The police, acting for immigration, charged us $USD 25 for check-in and $USD 25 for check-out, when other yachts only days ago been charged $USD 15. When we asked for a receipt, it was not forthcoming. If not theft, it certainly appeared to be so. We were very disappointed because we believed that the Galapagos was free from graft, theft and corruption. Later we found that has not been the way of Ecuador.

On the other hand, we found the residents and shop keepers very pleasant, helpful and honest. Others must have had similar experiences. We can't understand why people are not reporting such events, or is the statement that "the port captain has wide discretion", a euphemism for graft in the Galapagos?

Tim Lamble, SY Libelle

We stayed 10 days in the Galapagos, both in Puerto Ayora and Isla Isabel. Everybody very friendly. Total $217 in Puerto Ayora and 35$ in Isabel.
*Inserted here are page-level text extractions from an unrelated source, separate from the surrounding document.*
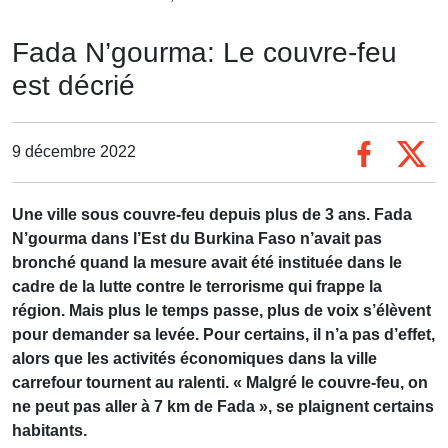
Fada N’gourma: Le couvre-feu
est décrié
9 décembre 2022
Une ville sous couvre-feu depuis plus de 3 ans. Fada
N’gourma dans l’Est du Burkina Faso n’avait pas
bronché quand la mesure avait été instituée dans le
cadre de la lutte contre le terrorisme qui frappe la
région. Mais plus le temps passe, plus de voix s’élèvent
pour demander sa levée. Pour certains, il n’a pas d’effet,
alors que les activités économiques dans la ville
carrefour tournent au ralenti. « Malgré le couvre-feu, on
ne peut pas aller à 7 km de Fada », se plaignent certains
habitants.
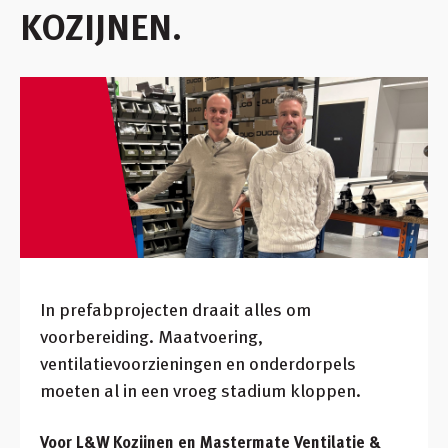
KOZIJNEN.
Inloggen
Winkelmandje
Klant worden
In prefabprojecten draait alles om
voorbereiding. Maatvoering,
ventilatievoorzieningen en onderdorpels
moeten al in een vroeg stadium kloppen.
Voor L&W Kozijnen en Mastermate Ventilatie &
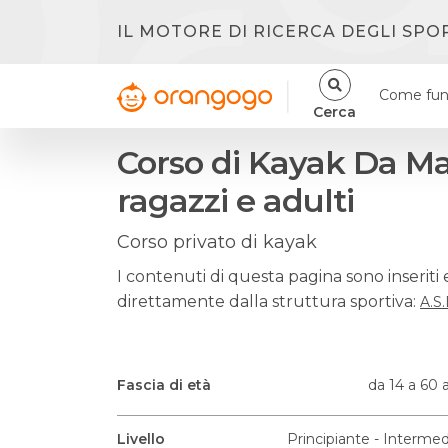
IL MOTORE DI RICERCA DEGLI SPO
Come fun
Cerca
Corso di Kayak Da Ma
ragazzi e adulti
Corso privato di kayak
I contenuti di questa pagina sono inseriti 
direttamente dalla struttura sportiva:
A.S
Fascia di età
da 14 a 60 
Livello
Principiante - Intermed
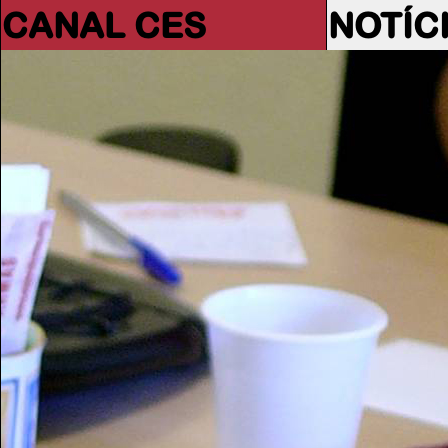
CANAL CES
NOTÍC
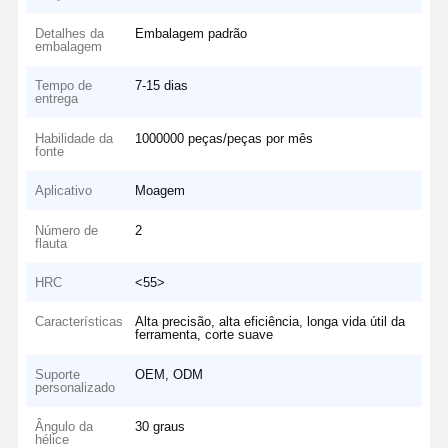
Detalhes da
Embalagem padrão
embalagem
Tempo de
7-15 dias
entrega
Habilidade da
1000000 peças/peças por mês
fonte
Aplicativo
Moagem
Número de
2
flauta
HRC
<55>
Características
Alta precisão, alta eficiência, longa vida útil da
ferramenta, corte suave
Suporte
OEM, ODM
personalizado
Ângulo da
30 graus
hélice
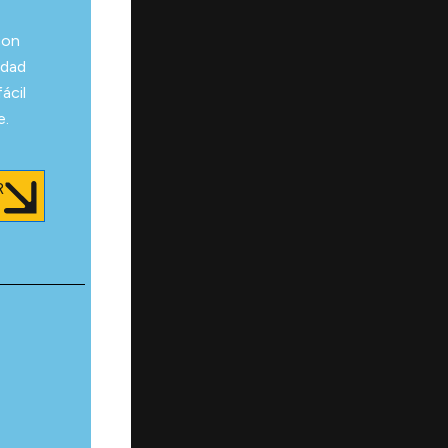
con
idad
ácil
e.
R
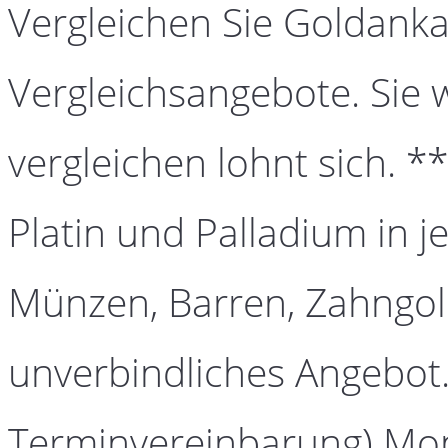
Vergleichen Sie Goldanka
Vergleichsangebote. Sie 
vergleichen lohnt sich. *
Platin und Palladium in j
Münzen, Barren, Zahngold
unverbindliches Angebot.
Terminvereinbarung) Mont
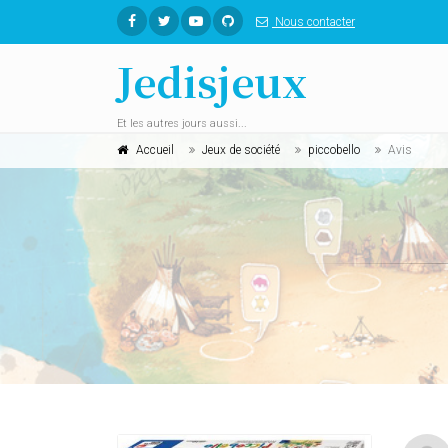
Nous contacter
Jedisjeux
Et les autres jours aussi...
Accueil
Jeux de société
piccobello
Avis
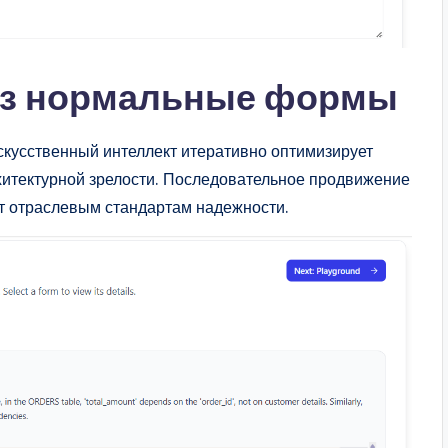
рез нормальные формы
искусственный интеллект итеративно оптимизирует
хитектурной зрелости. Последовательное продвижение
ет отраслевым стандартам надежности.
Had a permit to stay 30 days. Fuel is easily available in both Islands (1.70 $/Gal Puerto Ayora and 1.50 in Isabel) In both islands fuel is delivered to the boat in 20Gal Jugs and poured into boat tank by local fuel guys) I used a local handler (Ricardo Arenas) and that made everything very easy, but could have done it myself without much fuss. All in all a very enjoyable experience, better than expected!

Giorgio Cagliero

I personally believe that there was no one boat in the fleet this year facing the same charges and fees. We all have a story to tell. Few of us found the fees correctly issued and they were applied or not at what seems to be a non-logical and random system. We believe it is safe to say that the best way to cope with the incorrect applications, extortions and made up invoices is to relax and look at it as a one time expense. All Port Capt. in Galapagos were put there by their superiors. There are wheels within wheels and as we were in Galapagos, a lot of locals were extremely upset with the bureaucrats being so open to corruption.

However, the official charges in 2004 were as stated by Johnny Romero of Naugala Shipping:

International arrival $ 0.028 multiplied by your yacht gross tonnage

Access to the channel $0.21 multiplied by your yacht gross tonnage

Anchorage $2.21 multiplied by your yacht gross tonnage

Lighthouse $3.00 multiplied by your yacht gross tonnage

Use of Frequency $ 10.35

Format $0.31

International departure $0.028 multiplied by your yacht gross tonnage

Immigration $ 30.00 for the yacht

You should always have a receipt or you may get in trouble at the next Port Captain who may not want to know about the back handing in other ports. We had the choice to pay US$54 for a Zarpe and "Contamination fees" in Floreana, or get off lightly with a stamp on the back of our documents, no receipt and only US$30 charge for that. However, arriving in St.Cruz the Port Captain got extremely upset and yelled at us for 30 minutes before we could explain the situation. We thought yelling at the Port Capt. of Floreana would have been more appropriate.

In any case, if you would want to do it all legally, you always go to the Port Capt. on arrival and before departure. Every stop at any port will cost you approximately 50 US in addition to your initial arrival charges at the first port of call in the Galapagos. Leaving a port you should have a Zarpe and "Contamination" document for the next port, as we sailors tend to contaminate every port we visit, don´t we. Quite amusing is also the "Frequency Fee" which gives you the official right to pollute the fresh Galapagos air with your VHF calls. That is, if you can find a free minute on Channel 16 while the locals don´t use it.

Don´t get us wrong, Galapagos is a favourite of ours, but the administration has completely got out of hands and yachts are treated rudely and impolite especially in St.Cruz.